UK releases ‘US torture evidence’

Binyam Mohamed said he was tortured in US custody following his arrest in Pakistan

February 10, 2010

A British court has
ordered the government to disclose classified information about the
treatment of a former Guantanamo Bay detainee who said he was tortured
in US custody.

The information, contained in
seven paragraphs redacted from a high court judgement, described the
treatment of Binyam Mohamed by US authorities as "at the very least
cruel, inhuman and degrading".

It was released after judges at
an appeals court on Wednesday rejected the UK government’s claim that
disclosing the information would damage intelligence co-operation with
US agencies.

Mohamed was arrested in Pakistan
in April 2002, after which he says he was flown by the CIA to Morocco
and held for 18 months, where he says he was tortured. Morocco has
denied holding him.

‘Significant mental stress’

The redacted paragraphs
summarise an American account of Mohamed’s treatment by US authorities
before he was interviewed by a British intelligence agent in May 2002.

"It is
clear from these seven paragraphs that our authorities knew very well
what was happening to Mr Mohamed. Our hands are very dirty indeed"

Shami Chakrabarti

report that Mohamed had been "intentionally subjected to continuous
sleep deprivation" and "threats and inducements were made to him".

"His fears of being removed from United States custody and ‘disappearing’ were played upon," the information says.

The interviews by US
authorities, in which he was sometimes shackled, caused him
"significant mental stress and suffering", it said.

The text said that the treatment
would have been "in breach of the undertakings given by the United
Kingdom in 1972" if administered in Britain.

"Although it is not necessary
for us to categorise the treatment reported, it could readily be
contended to be at the very least cruel, inhuman and degrading
treatment by the United States authorities," it said.

David Miliband, Britain’s
foreign secretary, had argued that full disclosure of the information
could lead to reduced intelligence-sharing with the US and
prejudice Britain’s national security.

But in a statement following the ruling, Miliband said there would not be an appeal.

‘Resounding victory’

Lawyers for Mohamed said the decision was a "resounding victory for freedom of speech".

They had long claimed the secret
paragraphs prove he was mistreated and that the US and British
governments were complicit in his abuse.

Mohamed, 31, says he was tortured in Pakistan, and that interrogators in Morocco
beat him, deprived him of sleep and sliced his genitals with a scalpel.

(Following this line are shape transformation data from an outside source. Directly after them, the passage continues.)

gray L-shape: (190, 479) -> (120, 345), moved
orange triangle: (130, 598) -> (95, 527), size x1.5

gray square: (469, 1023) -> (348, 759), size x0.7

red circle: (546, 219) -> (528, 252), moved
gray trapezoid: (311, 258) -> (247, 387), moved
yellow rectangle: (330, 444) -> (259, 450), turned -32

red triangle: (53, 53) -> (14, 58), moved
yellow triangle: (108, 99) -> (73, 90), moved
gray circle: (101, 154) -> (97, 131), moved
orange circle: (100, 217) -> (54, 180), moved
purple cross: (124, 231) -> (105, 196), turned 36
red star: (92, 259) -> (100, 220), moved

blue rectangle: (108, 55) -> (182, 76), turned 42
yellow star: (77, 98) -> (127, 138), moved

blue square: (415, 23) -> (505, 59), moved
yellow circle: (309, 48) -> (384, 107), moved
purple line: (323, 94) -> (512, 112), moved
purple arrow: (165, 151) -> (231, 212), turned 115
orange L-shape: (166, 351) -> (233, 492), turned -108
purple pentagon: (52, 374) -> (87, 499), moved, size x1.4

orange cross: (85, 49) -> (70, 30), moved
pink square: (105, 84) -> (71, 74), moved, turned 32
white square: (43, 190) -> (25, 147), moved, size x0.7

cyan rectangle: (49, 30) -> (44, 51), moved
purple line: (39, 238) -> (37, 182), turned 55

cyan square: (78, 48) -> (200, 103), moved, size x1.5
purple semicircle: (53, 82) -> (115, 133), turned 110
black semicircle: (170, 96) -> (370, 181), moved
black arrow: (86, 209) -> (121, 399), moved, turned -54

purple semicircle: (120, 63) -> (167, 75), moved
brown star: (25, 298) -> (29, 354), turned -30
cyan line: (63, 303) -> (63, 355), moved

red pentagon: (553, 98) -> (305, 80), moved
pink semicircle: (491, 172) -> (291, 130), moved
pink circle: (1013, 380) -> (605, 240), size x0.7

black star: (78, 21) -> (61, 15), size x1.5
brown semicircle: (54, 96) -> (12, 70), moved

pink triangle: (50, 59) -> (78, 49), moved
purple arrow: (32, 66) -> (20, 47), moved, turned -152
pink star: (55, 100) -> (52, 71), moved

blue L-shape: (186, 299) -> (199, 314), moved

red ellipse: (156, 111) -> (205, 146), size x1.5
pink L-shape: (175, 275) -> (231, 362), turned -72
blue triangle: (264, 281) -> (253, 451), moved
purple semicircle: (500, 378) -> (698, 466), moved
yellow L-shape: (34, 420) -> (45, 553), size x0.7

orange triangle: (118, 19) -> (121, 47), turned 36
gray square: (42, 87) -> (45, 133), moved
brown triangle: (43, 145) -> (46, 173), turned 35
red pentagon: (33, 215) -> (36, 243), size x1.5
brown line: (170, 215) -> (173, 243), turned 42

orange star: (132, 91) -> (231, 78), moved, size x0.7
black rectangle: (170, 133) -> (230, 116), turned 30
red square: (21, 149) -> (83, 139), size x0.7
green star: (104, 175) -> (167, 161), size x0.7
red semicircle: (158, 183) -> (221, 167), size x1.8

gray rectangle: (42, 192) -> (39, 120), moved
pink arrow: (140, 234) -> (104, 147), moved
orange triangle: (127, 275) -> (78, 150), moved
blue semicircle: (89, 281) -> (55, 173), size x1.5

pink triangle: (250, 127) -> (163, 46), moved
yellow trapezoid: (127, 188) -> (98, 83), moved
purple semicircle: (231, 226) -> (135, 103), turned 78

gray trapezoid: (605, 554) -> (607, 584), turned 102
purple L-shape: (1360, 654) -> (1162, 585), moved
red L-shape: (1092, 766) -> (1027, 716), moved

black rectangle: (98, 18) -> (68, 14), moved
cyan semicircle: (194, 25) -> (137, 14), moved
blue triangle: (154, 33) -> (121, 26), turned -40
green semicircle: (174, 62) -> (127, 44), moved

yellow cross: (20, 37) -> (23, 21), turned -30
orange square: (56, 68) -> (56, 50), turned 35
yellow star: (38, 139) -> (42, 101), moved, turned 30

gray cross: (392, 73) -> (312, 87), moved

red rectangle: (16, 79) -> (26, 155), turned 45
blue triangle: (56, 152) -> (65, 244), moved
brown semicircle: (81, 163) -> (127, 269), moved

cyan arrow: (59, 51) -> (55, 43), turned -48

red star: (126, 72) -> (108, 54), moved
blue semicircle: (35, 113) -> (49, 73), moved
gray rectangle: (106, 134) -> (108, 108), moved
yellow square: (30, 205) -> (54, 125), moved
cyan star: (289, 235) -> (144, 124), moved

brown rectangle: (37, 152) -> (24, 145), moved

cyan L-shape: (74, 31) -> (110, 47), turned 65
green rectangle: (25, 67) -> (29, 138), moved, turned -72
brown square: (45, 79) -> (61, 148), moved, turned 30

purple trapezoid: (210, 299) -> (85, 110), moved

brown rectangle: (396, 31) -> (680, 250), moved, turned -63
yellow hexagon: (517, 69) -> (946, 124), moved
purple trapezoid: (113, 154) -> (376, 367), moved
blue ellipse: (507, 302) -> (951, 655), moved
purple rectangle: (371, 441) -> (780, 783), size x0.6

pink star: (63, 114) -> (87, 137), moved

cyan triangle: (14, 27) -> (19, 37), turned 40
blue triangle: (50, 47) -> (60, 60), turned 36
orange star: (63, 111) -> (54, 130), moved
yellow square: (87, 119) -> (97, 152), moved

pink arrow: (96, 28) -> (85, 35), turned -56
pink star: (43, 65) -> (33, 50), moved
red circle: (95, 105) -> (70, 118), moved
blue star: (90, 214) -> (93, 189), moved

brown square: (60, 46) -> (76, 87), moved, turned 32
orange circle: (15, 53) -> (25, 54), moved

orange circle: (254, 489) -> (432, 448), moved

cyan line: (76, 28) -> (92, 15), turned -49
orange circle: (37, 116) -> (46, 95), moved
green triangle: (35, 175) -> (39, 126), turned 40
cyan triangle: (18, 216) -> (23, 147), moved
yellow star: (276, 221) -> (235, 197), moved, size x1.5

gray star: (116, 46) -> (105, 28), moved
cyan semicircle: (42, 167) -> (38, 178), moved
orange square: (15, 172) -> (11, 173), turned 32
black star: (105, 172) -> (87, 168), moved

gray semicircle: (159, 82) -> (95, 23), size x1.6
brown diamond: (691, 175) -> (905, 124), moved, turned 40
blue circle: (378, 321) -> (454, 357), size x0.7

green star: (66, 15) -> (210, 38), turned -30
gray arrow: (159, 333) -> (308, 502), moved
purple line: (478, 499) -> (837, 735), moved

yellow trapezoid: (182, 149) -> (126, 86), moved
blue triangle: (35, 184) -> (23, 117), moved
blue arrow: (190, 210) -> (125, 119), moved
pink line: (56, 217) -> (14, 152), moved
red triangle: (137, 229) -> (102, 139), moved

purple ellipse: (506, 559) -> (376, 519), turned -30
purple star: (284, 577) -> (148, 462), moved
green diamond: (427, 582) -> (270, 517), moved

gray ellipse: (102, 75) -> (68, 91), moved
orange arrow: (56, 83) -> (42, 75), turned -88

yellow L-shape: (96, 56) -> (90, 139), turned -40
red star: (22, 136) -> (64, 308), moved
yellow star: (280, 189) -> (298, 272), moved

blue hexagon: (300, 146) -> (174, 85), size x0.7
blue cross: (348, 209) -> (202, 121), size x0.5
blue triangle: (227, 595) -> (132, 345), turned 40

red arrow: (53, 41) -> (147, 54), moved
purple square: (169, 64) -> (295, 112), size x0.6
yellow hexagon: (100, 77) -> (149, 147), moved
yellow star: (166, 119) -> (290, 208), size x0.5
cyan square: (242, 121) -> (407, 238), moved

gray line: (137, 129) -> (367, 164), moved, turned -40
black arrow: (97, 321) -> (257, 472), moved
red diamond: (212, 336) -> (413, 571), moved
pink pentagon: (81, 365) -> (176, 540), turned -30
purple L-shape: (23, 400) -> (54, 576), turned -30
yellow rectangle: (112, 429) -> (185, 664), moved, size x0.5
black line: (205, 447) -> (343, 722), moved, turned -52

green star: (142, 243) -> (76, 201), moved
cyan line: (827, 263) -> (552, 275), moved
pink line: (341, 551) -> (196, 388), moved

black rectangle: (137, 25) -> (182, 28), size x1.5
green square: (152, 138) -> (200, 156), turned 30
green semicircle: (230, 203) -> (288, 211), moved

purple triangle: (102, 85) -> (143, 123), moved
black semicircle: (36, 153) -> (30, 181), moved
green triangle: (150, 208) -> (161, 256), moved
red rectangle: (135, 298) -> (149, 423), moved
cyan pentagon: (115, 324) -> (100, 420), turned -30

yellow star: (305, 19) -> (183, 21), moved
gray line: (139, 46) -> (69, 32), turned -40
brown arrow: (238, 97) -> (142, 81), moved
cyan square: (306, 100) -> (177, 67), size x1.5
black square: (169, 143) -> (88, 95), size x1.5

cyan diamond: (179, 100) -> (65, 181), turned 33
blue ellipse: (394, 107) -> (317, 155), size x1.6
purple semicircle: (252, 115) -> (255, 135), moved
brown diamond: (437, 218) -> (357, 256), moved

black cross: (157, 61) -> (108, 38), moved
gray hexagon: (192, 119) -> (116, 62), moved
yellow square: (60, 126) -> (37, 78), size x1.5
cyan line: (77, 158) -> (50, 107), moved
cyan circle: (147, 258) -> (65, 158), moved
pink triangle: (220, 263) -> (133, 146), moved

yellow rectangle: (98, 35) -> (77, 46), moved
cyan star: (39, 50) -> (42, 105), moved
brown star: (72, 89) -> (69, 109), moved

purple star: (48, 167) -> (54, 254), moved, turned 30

He was later transferred to the US prison facility at Guantanamo Bay in Cuba before being released in February last year.

Shami Chakrabarti, the director
of the rights group Liberty, said a "full and broad" public inquiry
into British complicity in torture is needed in light of the
information contained in the newly released paragraphs.

"It shows the British
authorities knew far more than they let on about Binyam Mohamed and how
he was tortured in US custody," she said.

"It is clear from these seven
paragraphs that our authorities knew very well what was happening to Mr
Mohamed. Our hands are very dirty indeed."

MI5 has said it did not know Mohamed was being tortured, or held in Morocco.